Outro exemplo. Dou-o sem pestanejar. No mês de outubro deste ano, a taxa de desemprego ficou em 5,2%, sendo este o melhor resultado desde quando, a partir de 2002, o IBGE faz levantamento desse índice da economia brasileira. Inobstante essa taxa de desemprego recorde, prevaleceu o mas, enfatizando-se o ritmo lento da economia.
Ah!, o mas, palavrinha de emprego constante dos pessimistas. O capitalista adoro um mas. E afirma do alto de sua fortuna: - Este ano os negócios foram bons. Alcançamos todas as nossas metas, mas lucramos menos do que há dez anos.
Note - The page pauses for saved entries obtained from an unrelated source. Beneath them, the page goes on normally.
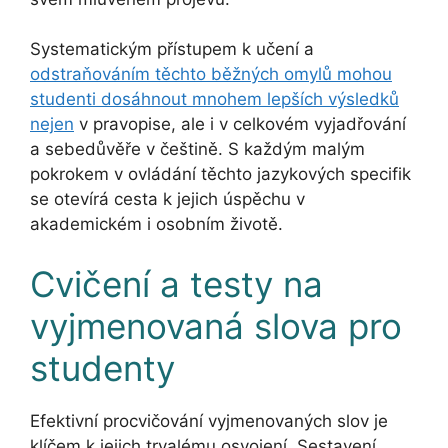
Systematickým přístupem k učení a
odstraňováním těchto běžných omylů mohou
studenti dosáhnout mnohem lepších výsledků
nejen
v pravopise, ale i v celkovém vyjadřování
a sebedůvěře v češtině. S každým malým
pokrokem v ovládání těchto jazykových specifik
se otevírá cesta k jejich úspěchu v
akademickém i osobním životě.
Cvičení a testy na
vyjmenovaná slova pro
studenty
Efektivní procvičování vyjmenovaných slov je
klíčem k jejich trvalému osvojení. Sestavení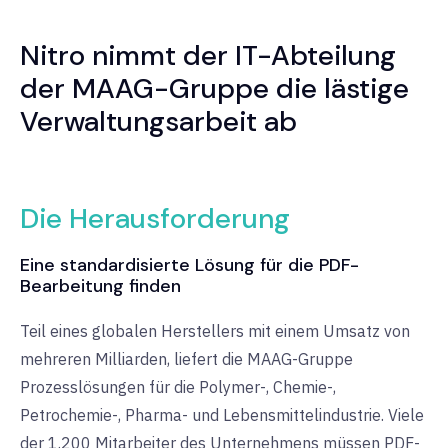
Nitro nimmt der IT-Abteilung
der MAAG-Gruppe die lästige
Verwaltungsarbeit ab
Die Herausforderung
Eine standardisierte Lösung für die PDF-
Bearbeitung finden
Teil eines globalen Herstellers mit einem Umsatz von
mehreren Milliarden, liefert die MAAG-Gruppe
Prozesslösungen für die Polymer-, Chemie-,
Petrochemie-, Pharma- und Lebensmittelindustrie. Viele
der 1.200 Mitarbeiter des Unternehmens müssen PDF-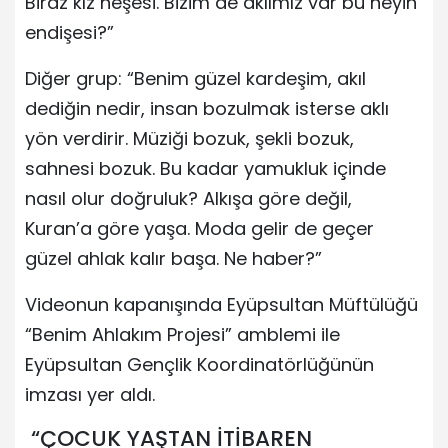
Biraz kız neşesi. Bizim de aklımız var bu neyin
endişesi?”
Diğer grup: “Benim güzel kardeşim, akıl
dediğin nedir, insan bozulmak isterse aklı
yön verdirir. Müziği bozuk, şekli bozuk,
sahnesi bozuk. Bu kadar yamukluk içinde
nasıl olur doğruluk? Alkışa göre değil,
Kuran’a göre yaşa. Moda gelir de geçer
güzel ahlak kalır başa. Ne haber?”
Videonun kapanışında Eyüpsultan Müftülüğü
“Benim Ahlakım Projesi” amblemi ile
Eyüpsultan Gençlik Koordinatörlüğünün
imzası yer aldı.
“ÇOCUK YAŞTAN İTİBAREN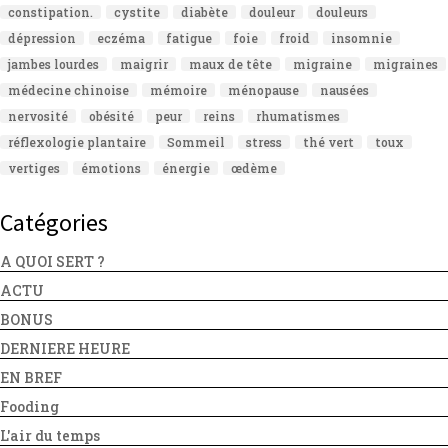
constipation.
cystite
diabète
douleur
douleurs
dépression
eczéma
fatigue
foie
froid
insomnie
jambes lourdes
maigrir
maux de tête
migraine
migraines
médecine chinoise
mémoire
ménopause
nausées
nervosité
obésité
peur
reins
rhumatismes
réflexologie plantaire
Sommeil
stress
thé vert
toux
vertiges
émotions
énergie
œdème
Catégories
A QUOI SERT ?
ACTU
BONUS
DERNIERE HEURE
EN BREF
Fooding
L'air du temps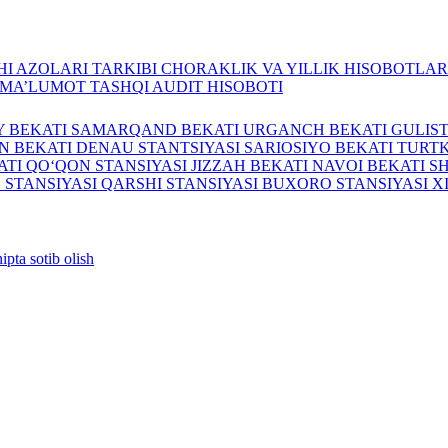
I AZOLARI TARKIBI
CHORAKLIK VA YILLIK HISOBOTLA
A MA’LUMOT
TASHQI AUDIT HISOBOTI
Y BEKATI
SAMARQAND BEKATI
URGANCH BEKATI
GULIS
N BEKATI
DENAU STANTSIYASI
SARIOSIYO BEKATI
TURTK
ATI
QO‘QON STANSIYASI
JIZZAH BEKATI
NAVOI BEKATI
S
 STANSIYASI
QARSHI STANSIYASI
BUXORO STANSIYASI
X
ipta sotib olish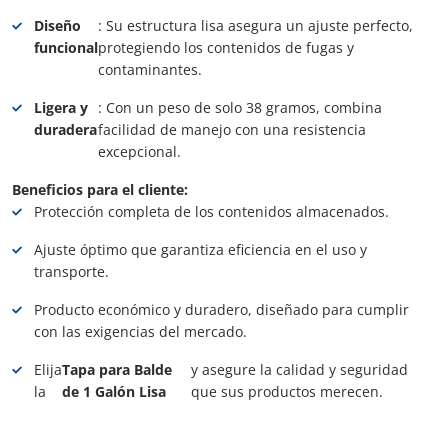
Diseño
: Su estructura lisa asegura un ajuste perfecto,
funcional
protegiendo los contenidos de fugas y
contaminantes.
Ligera y
: Con un peso de solo 38 gramos, combina
duradera
facilidad de manejo con una resistencia
excepcional.
Beneficios para el cliente:
Protección completa de los contenidos almacenados.
Ajuste óptimo que garantiza eficiencia en el uso y
transporte.
Producto económico y duradero, diseñado para cumplir
con las exigencias del mercado.
Elija
Tapa para Balde
y asegure la calidad y seguridad
la
de 1 Galón Lisa
que sus productos merecen.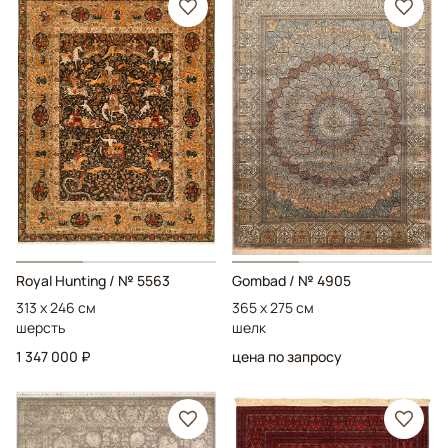
Royal Hunting
/ № 5563
Gombad
/ № 4905
313 x 246 см
365 x 275 см
шерсть
шелк
1 347 000 ₽
цена по запросу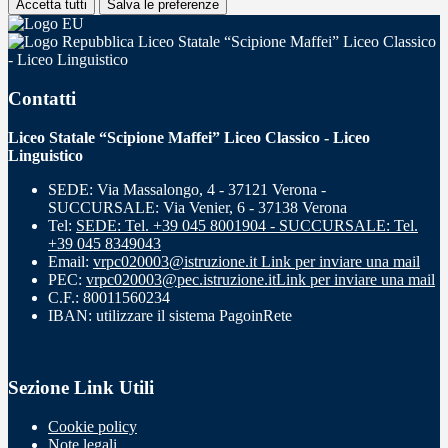
Accetta tutti
Salva le preferenze
Liceo Statale “Scipione Maffei” Liceo Classico
- Liceo Linguistico
Contatti
Liceo Statale “Scipione Maffei” Liceo Classico - Liceo
Linguistico
SEDE: Via Massalongo, 4 - 37121 Verona -
SUCCURSALE: Via Venier, 6 - 37138 Verona
Tel:
SEDE: Tel. +39 045 8001904 - SUCCURSALE: Tel.
+39 045 8349043
Email:
vrpc020003@istruzione.it
Link per inviare una mail
PEC:
vrpc020003@pec.istruzione.it
Link per inviare una mail
C.F.: 80011560234
IBAN: utilizzare il sistema PagoinRete
Sezione Link Utili
Cookie policy
Note legali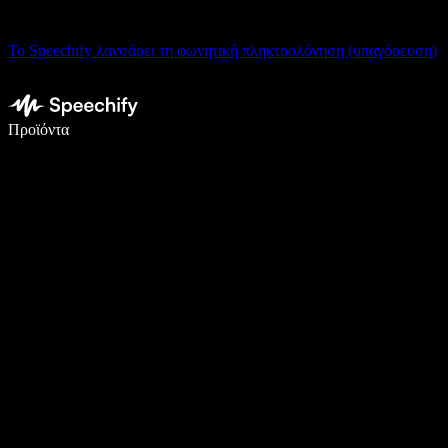
Το Speechify λανσάρει τη φωνητική πληκτρολόγηση (υπαγόρευση)
Γράψτε 5× πιο γρήγορα με φωνητική πληκτρολόγηση
Προϊόντα
Μάθετε περισσότερα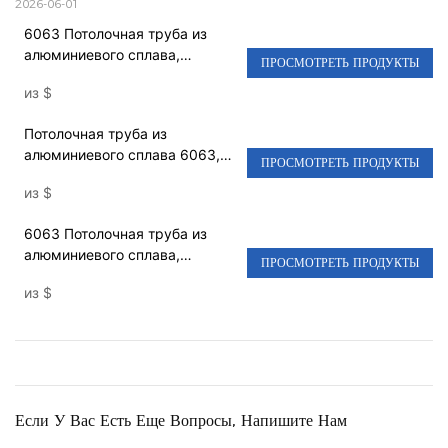
2026-06-01
6063 Потолочная труба из
алюминиевого сплава,
ПРОСМОТРЕТЬ ПРОДУКТЫ
индивидуальный оптовый
из
$
профиль, Потолочный
алюминиевый профиль из
Потолочная труба из
алюминиевого
алюминиевого сплава 6063,
сплаваGN200x50DS
ПРОСМОТРЕТЬ ПРОДУКТЫ
индивидуальный оптовый
из
$
профиль, потолочный
алюминиевый профиль из
6063 Потолочная труба из
алюминиевого
алюминиевого сплава,
сплаваGN25YGTH
ПРОСМОТРЕТЬ ПРОДУКТЫ
индивидуальный оптовый
из
$
профиль, Потолочный
алюминиевый профиль из
алюминиевого
сплаваGN150x20TH
Если У Вас Есть Еще Вопросы, Напишите Нам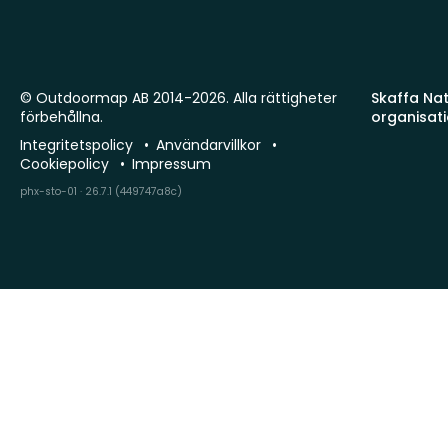
© Outdoormap AB 2014-2026. Alla rättigheter
Skaffa Natu
förbehållna.
organisat
Integritetspolicy
Användarvillkor
Cookiepolicy
Impressum
phx-sto-01 · 26.7.1 (449747a8c)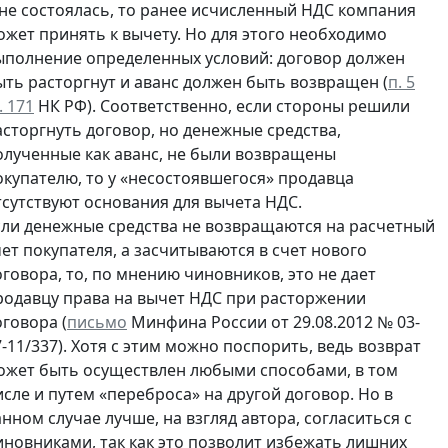
 не состоялась, то ранее исчисленный НДС компания
ожет принять к вычету. Но для этого необходимо
ыполнение определенных условий: договор должен
ыть расторгнут и аванс должен быть возвращен (
п. 5
. 171
НК РФ). Соответственно, если стороны решили
асторгнуть договор, но денежные средства,
олученные как аванс, не были возвращены
окупателю, то у «несостоявшегося» продавца
тсутствуют основания для вычета НДС.
сли денежные средства не возвращаются на расчетный
чет покупателя, а засчитываются в счет нового
оговора, то, по мнению чиновников, это не дает
родавцу права на вычет НДС при расторжении
оговора (
письмо
Минфина России от 29.08.2012 № 03-
7-11/337). Хотя с этим можно поспорить, ведь возврат
ожет быть осуществлен любыми способами, в том
исле и путем «переброса» на другой договор. Но в
анном случае лучше, на взгляд автора, согласиться с
иновниками, так как это позволит избежать лишних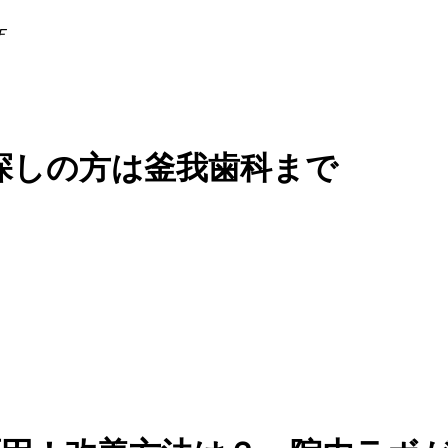
Ｆ
探しの方は釜我歯科まで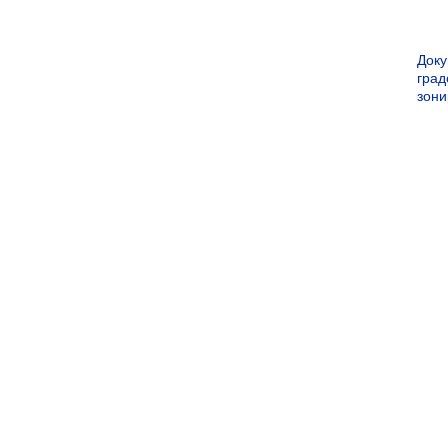
Док
град
зон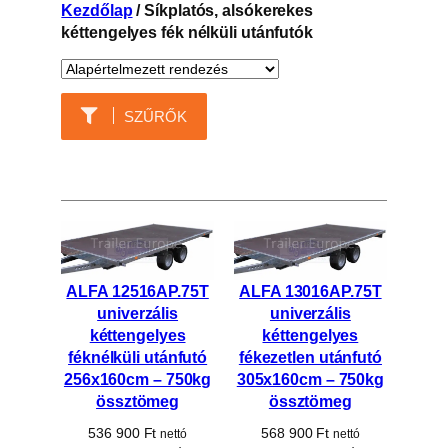
Kezdőlap
/ Síkplatós, alsókerekes
kéttengelyes fék nélküli utánfutók
SZŰRŐK
ALFA 12516AP.75T
ALFA 13016AP.75T
univerzális
univerzális
kéttengelyes
kéttengelyes
féknélküli utánfutó
fékezetlen utánfutó
256x160cm – 750kg
305x160cm – 750kg
össztömeg
össztömeg
536 900
Ft
568 900
Ft
nettó
nettó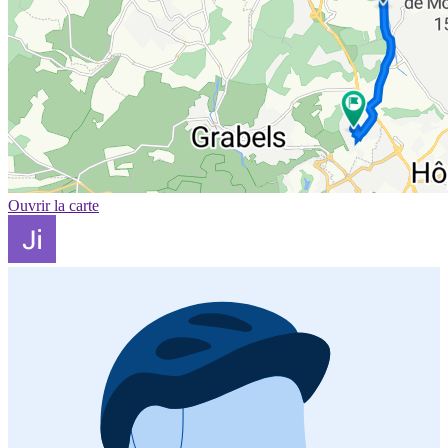
Ouvrir la carte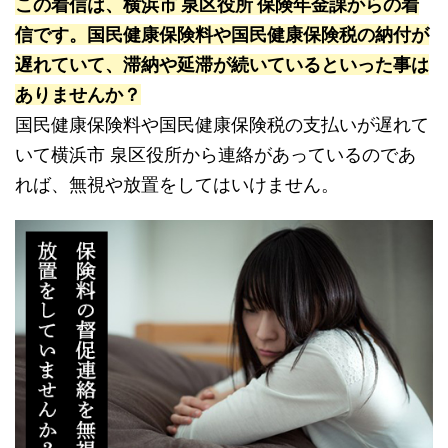
この着信は、横浜市 泉区役所 保険年金課からの着
信です。国民健康保険料や国民健康保険税の納付が
遅れていて、滞納や延滞が続いているといった事は
ありませんか？
国民健康保険料や国民健康保険税の支払いが遅れて
いて横浜市 泉区役所から連絡があっているのであ
れば、無視や放置をしてはいけません。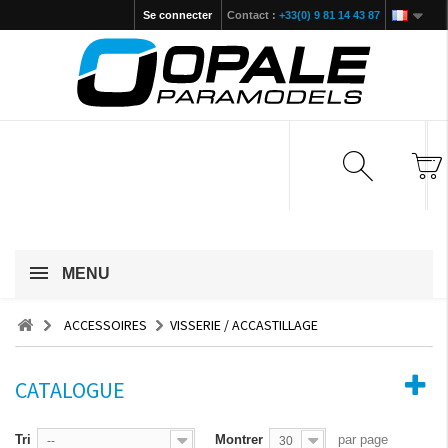
Se connecter
Contact :
+33(0) 9 81 14 43 87
MENU
ACCESSOIRES
VISSERIE / ACCASTILLAGE
CATALOGUE
Tri
Montrer
par page
--
30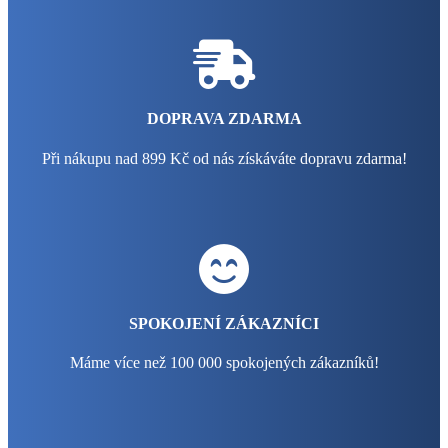
DOPRAVA ZDARMA
Při nákupu nad 899 Kč od nás získáváte dopravu zdarma!
SPOKOJENÍ ZÁKAZNÍCI
Máme více než 100 000 spokojených zákazníků!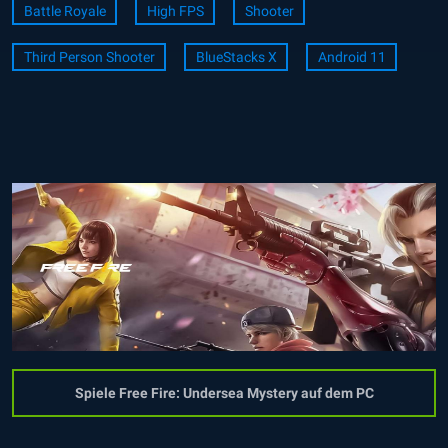
Battle Royale
High FPS
Shooter
Third Person Shooter
BlueStacks X
Android 11
Spiele Free Fire: Undersea Mystery auf dem PC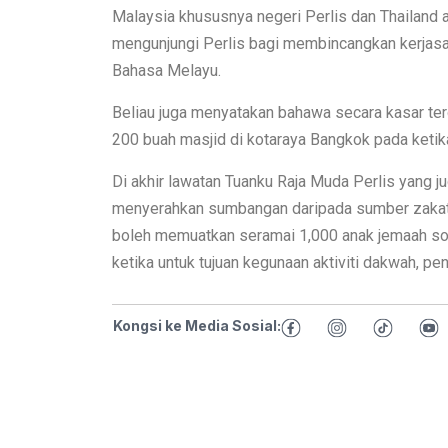
Malaysia khususnya negeri Perlis dan Thailand ak
mengunjungi Perlis bagi membincangkan kerjasa
Bahasa Melayu.
Beliau juga menyatakan bahawa secara kasar ter
200 buah masjid di kotaraya Bangkok pada ketika
Di akhir lawatan Tuanku Raja Muda Perlis yang 
menyerahkan sumbangan daripada sumber zakat
boleh memuatkan seramai 1,000 anak jemaah sola
ketika untuk tujuan kegunaan aktiviti dakwah, p
Kongsi ke Media Sosial: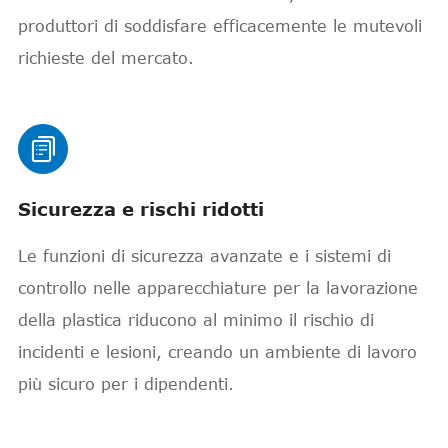
produttori di soddisfare efficacemente le mutevoli
richieste del mercato.

Sicurezza e rischi ridotti
Le funzioni di sicurezza avanzate e i sistemi di
controllo nelle apparecchiature per la lavorazione
della plastica riducono al minimo il rischio di
incidenti e lesioni, creando un ambiente di lavoro
più sicuro per i dipendenti.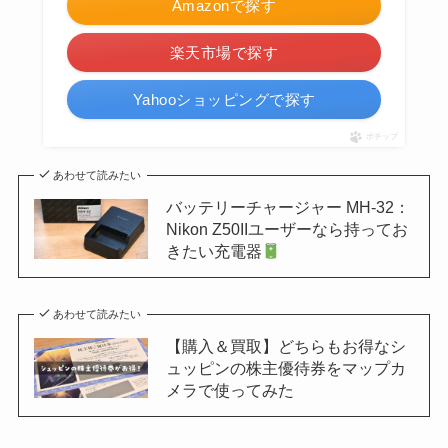
Amazonで探す
楽天市場で探す
Yahooショッピングで探す
ポチップ
あわせて読みたい
バッテリーチャージャー MH-32：
Nikon Z50IIユーザーなら持ってお
きたい充電器
あわせて読みたい
【購入＆買取】どちらもお得なシ
ュッピンの株主優待券をマップカ
メラで使ってみた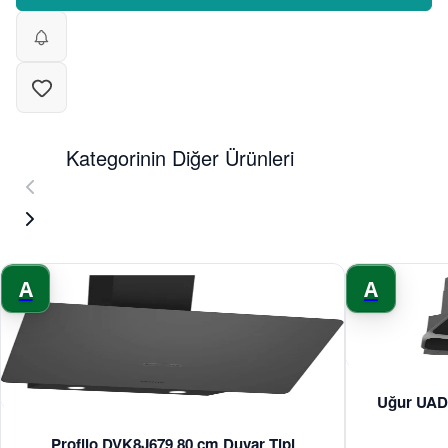
Kategorinin Diğer Ürünleri
A
A
Uğur UAD 
Profilo DVK8J679 80 cm Duvar Tipi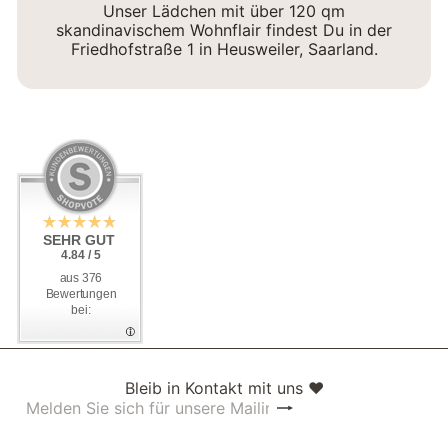
Unser Lädchen mit über 120 qm
skandinavischem Wohnflair findest Du in der
Friedhofstraße 1 in Heusweiler, Saarland.
SEHR GUT
SEHR GUT
4.84 / 5
4.84 / 5
aus 376
aus 376
Bewertungen
Bewertungen
bei:
bei:
Bleib in Kontakt mit uns ❤
Abonnieren
Melden
Sie
sich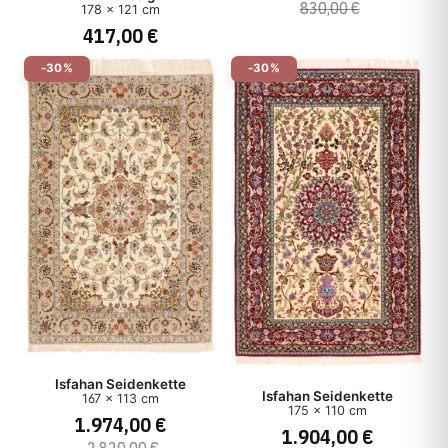
830,00 €
178 x 121 cm
417,00 €
Herkunft
-30%
-30%
Herstellungsart
Stil
Preis
Isfahan Seidenkette
Isfahan Seidenkette
167 x 113 cm
175 x 110 cm
1.974,00 €
1.904,00 €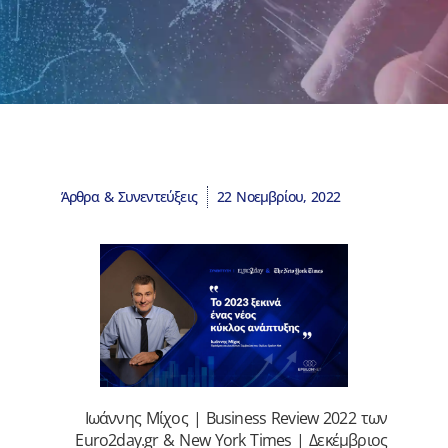
Άρθρα & Συνεντεύξεις
22 Νοεμβρίου, 2022
Ιωάννης Μίχος | Business Review 2022 των
Euro2day.gr & New York Times | Δεκέμβριος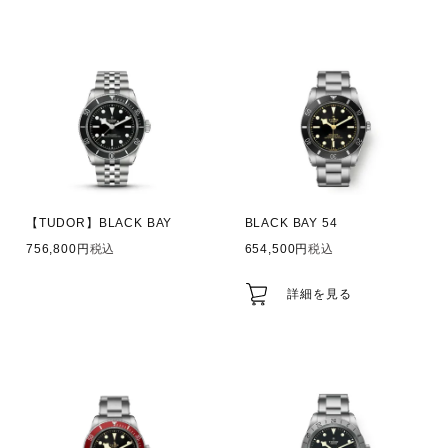
【TUDOR】BLACK BAY
BLACK BAY 54
756,800
税込
654,500
税込
詳細を見る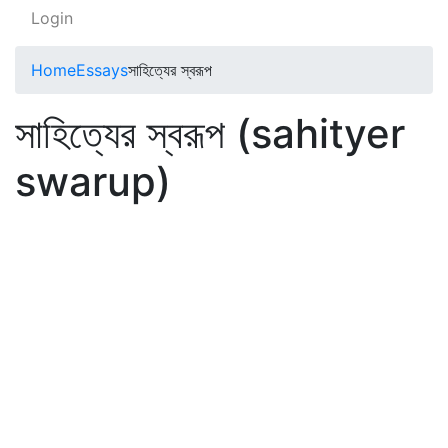
Login
Home
Essays
সাহিত্যের স্বরূপ
সাহিত্যের স্বরূপ (sahityer
swarup)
O sujeito faz um retorno pessimista para um passado remoto para minimizar o seu lucro. Resultado, com o pessimismo do mas, lucrou menos, descarrega a sua fúria no pobre do empregado: demite-o. O mas serve para tudo, até mesmo para deixar um pai de família desempregado. Os economistas são especialistas em mas. Deveriam escrever suas teses de economia, com alguns capítulos sobre o mas. O desemprego cresceu, mas... O desemprego diminuiu, mas... A inflação baixou, mas...
Um dia desses peguei um jornal cuja chamada dizia o seguinte: Inflação em julho atinge o menor nível em 3 anos. De início, ao deparar-me com a citada matéria, não encontrei o corriqueiro mas. Espantei-me. Pensei: há algum grave engano, ou com a inflação ou com o menor nível. Voltei à leitura do texto. Estava nas entrelinhas o famigerado mas, no seguinte destaque: "Alívio não chega aos serviços; domésticos sobem 1,45% ao mês." Concluí acacianamente: o mas é uma verdade absoluta, ou melhor, a única verdade verdadeira, em que pese ser mas.